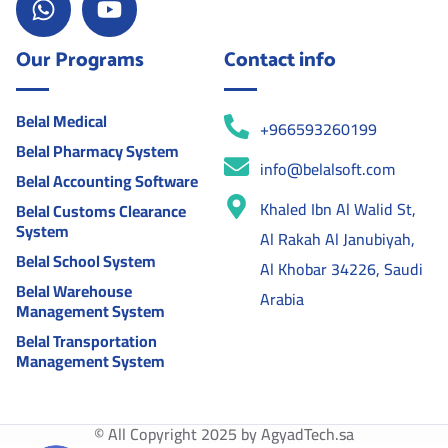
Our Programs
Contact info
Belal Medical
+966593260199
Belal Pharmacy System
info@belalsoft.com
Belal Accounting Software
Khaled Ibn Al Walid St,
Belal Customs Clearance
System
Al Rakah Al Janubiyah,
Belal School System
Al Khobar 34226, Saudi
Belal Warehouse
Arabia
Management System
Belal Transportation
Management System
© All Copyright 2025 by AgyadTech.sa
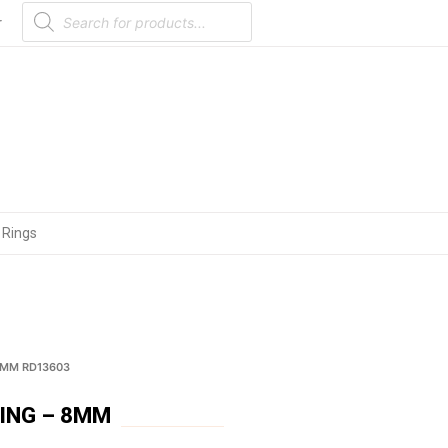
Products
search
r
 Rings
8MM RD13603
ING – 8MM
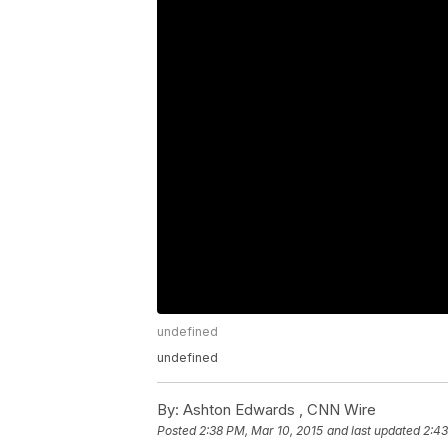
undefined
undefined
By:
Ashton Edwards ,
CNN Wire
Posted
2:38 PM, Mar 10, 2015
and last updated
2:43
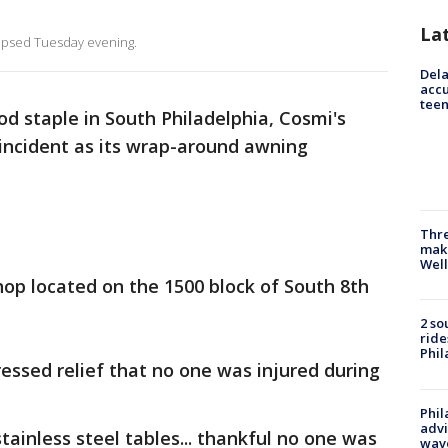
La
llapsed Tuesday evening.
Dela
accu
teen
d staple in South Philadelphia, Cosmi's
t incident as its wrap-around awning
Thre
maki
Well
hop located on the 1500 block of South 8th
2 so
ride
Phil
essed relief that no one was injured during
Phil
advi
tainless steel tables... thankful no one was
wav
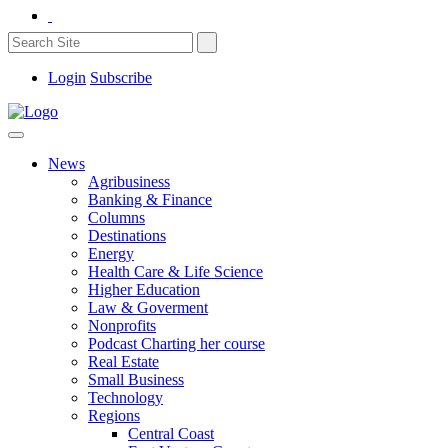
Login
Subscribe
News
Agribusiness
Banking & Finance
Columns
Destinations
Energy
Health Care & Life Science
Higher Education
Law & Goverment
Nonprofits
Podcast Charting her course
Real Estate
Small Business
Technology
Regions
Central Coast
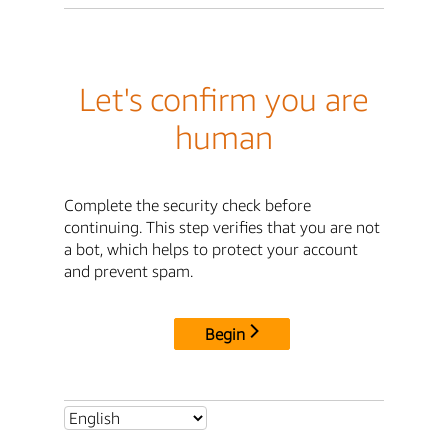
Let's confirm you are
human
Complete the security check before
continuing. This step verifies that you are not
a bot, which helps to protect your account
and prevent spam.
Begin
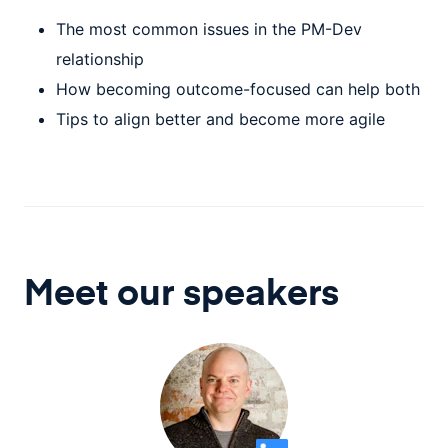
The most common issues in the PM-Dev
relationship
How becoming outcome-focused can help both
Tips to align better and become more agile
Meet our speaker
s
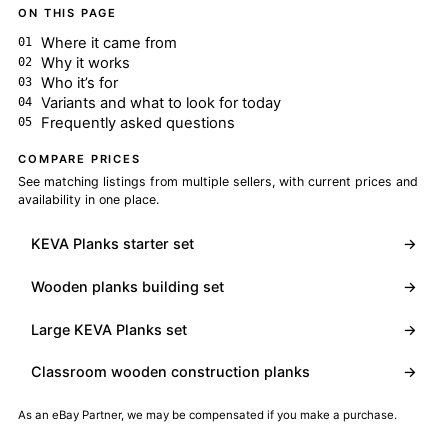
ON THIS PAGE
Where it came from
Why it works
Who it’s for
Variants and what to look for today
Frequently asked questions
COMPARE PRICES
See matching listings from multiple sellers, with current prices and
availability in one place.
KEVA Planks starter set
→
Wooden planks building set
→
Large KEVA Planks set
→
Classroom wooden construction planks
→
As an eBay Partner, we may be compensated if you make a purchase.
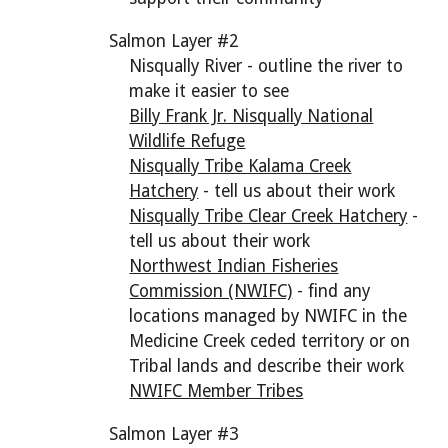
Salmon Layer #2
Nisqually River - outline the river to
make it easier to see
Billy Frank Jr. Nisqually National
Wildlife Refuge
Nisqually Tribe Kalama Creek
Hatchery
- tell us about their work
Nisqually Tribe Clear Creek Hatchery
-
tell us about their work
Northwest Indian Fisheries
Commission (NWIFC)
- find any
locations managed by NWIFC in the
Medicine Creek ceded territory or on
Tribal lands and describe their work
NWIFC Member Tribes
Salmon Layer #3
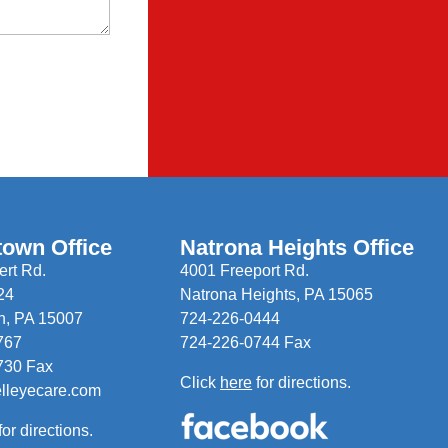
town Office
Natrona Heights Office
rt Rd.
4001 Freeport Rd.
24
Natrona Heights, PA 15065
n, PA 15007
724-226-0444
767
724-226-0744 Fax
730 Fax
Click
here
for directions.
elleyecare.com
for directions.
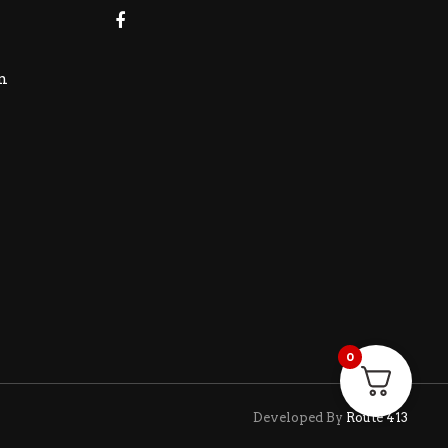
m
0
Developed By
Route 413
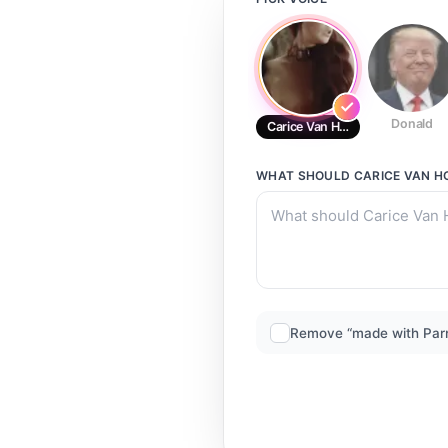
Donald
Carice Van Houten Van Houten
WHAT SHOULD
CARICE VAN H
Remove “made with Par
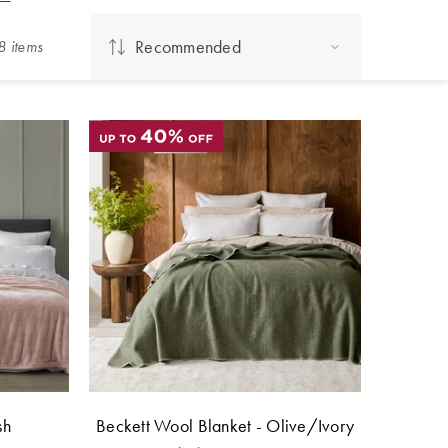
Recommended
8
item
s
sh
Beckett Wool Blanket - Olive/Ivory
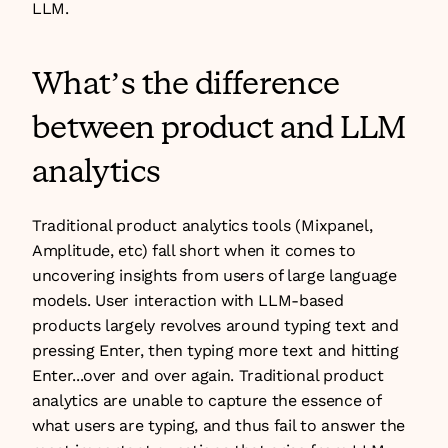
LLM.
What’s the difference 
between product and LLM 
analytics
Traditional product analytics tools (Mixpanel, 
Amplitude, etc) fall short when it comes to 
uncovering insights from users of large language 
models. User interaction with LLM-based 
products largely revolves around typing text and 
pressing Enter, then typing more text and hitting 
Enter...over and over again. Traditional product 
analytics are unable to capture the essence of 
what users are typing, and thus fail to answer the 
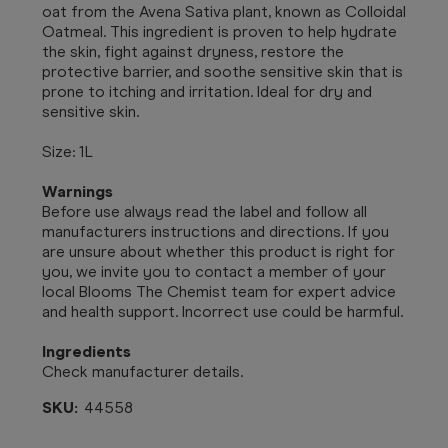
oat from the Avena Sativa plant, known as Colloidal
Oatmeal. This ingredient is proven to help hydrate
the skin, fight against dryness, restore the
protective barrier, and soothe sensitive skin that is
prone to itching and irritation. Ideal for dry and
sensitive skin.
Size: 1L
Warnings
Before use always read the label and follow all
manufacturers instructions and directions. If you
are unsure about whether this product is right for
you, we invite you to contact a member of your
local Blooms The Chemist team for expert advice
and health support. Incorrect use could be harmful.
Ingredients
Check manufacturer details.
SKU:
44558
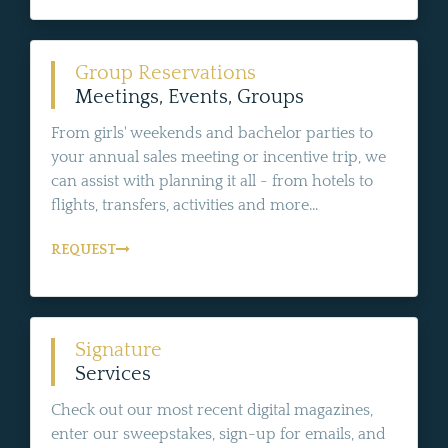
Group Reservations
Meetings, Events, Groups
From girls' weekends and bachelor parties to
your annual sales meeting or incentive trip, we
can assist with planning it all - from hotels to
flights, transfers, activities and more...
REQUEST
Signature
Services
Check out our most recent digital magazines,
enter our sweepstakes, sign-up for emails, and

Exercise description: Only the words belong in your copy: restate the data above exactly and leave the images out.

Exercise output:
Our Programs
Contact info
Belal Medical
+966593260199
Belal Pharmacy System
info@belalsoft.com
Belal Accounting Software
Khaled Ibn Al Walid St,
Belal Customs Clearance
System
Al Rakah Al Janubiyah,
Belal School System
Al Khobar 34226, Saudi
Belal Warehouse
Arabia
Management System
Belal Transportation
Management System
© All Copyright 2025 by AgyadTech.sa
Products
search
r
 Rings
8MM RD13603
ING – 8MM
undefined
undefined
By:
Ashton Edwards ,
CNN Wire
Posted
2:38 PM, Mar 10, 2015
and last updated
2:43
La
llapsed Tuesday evening.
Dela
accu
teen
d staple in South Philadelphia, Cosmi's
t incident as its wrap-around awning
Thre
maki
Well
hop located on the 1500 block of South 8th
2 so
ride
Phil
essed relief that no one was injured during
Phil
advi
tainless steel tables... thankful no one was
wav
Login
Subscribe
News
Agribusiness
Banking & Finance
Columns
Destinations
Energy
Health Care & Life Science
Higher Education
Law & Goverment
Nonprofits
Podcast Charting her course
Real Estate
Small Business
Technology
Regions
Central Coast
Let's confirm you are
human
Complete the security check before
continuing. This step verifies that you are not
a bot, which helps to protect your account
and prevent spam.
Begin
The most common issues in the PM-Dev
relationship
How becoming outcome-focused can help both
Tips to align better and become more agile
Meet our speaker
s
ON THIS PAGE
Where it came from
Why it works
Who it’s for
Variants and what to look for today
Frequently asked questions
COMPARE PRICES
See matching listings from multiple sellers, with current prices and
availability in one place.
KEVA Planks starter set
→
Wooden planks building set
→
Large KEVA Planks set
→
Classroom wooden construction planks
→
As an eBay Partner, we may be compensated if you make a purchase.
Salmon Layer #2
Nisqually River - outline the river to
make it easier to see
Billy Frank Jr. Nisqually National
Wildlife Refuge
Nisqually Tribe Kalama Creek
Hatchery
- tell us about their work
Nisqually Tribe Clear Creek Hatchery
-
tell us about their work
Northwest Indian Fisheries
Commission (NWIFC)
- find any
locations managed by NWIFC in the
Medicine Creek ceded territory or on
Tribal lands and describe their work
NWIFC Member Tribes
Salmon Layer #3
town Office
Natrona Heights Office
rt Rd.
4001 Freeport Rd.
24
Natrona Heights, PA 15065
n, PA 15007
724-226-0444
767
724-226-0744 Fax
730 Fax
Click
here
for directions.
elleyecare.com
for directions.
m
0
Developed By
Route 413
Donald
Carice Van Houten Van Houten
WHAT SHOULD
CARICE VAN H
Remove “made with Par
Recommended
8
item
s
sh
Beckett Wool Blanket - Olive/Ivory
LLM.
What’s the difference 
between product and LLM 
analytics
Traditional product analytics tools (Mixpanel, 
Amplitude, etc) fall short when it comes to 
uncovering insights from users of large language 
models. User interaction with LLM-based 
products largely revolves around typing text and 
pressing Enter, then typing more text and hitting 
Enter...over and over again. Traditional product 
analytics are unable to capture the essence of 
what users are typing, and thus fail to answer the 
oat from the Avena Sativa plant, known as Colloidal
Oatmeal. This ingredient is proven to help hydrate
the skin, fight against dryness, restore the
protective barrier, and soothe sensitive skin that is
prone to itching and irritation. Ideal for dry and
sensitive skin.
Size: 1L
Warnings
Before use always read the label and follow all
manufacturers instructions and directions. If you
are unsure about whether this product is right for
you, we invite you to contact a member of your
local Blooms The Chemist team for expert advice
and health support. Incorrect use could be harmful.
Ingredients
Check manufacturer details.
SKU:
44558
Group Reservations
Meetings, Events, Groups
From girls' weekends and bachelor parties to
your annual sales meeting or incentive trip, we
can assist with planning it all - from hotels to
flights, transfers, activities and more...
REQUEST
Signature
Services
Check out our most recent digital magazines,
enter our sweepstakes, sign-up for emails, and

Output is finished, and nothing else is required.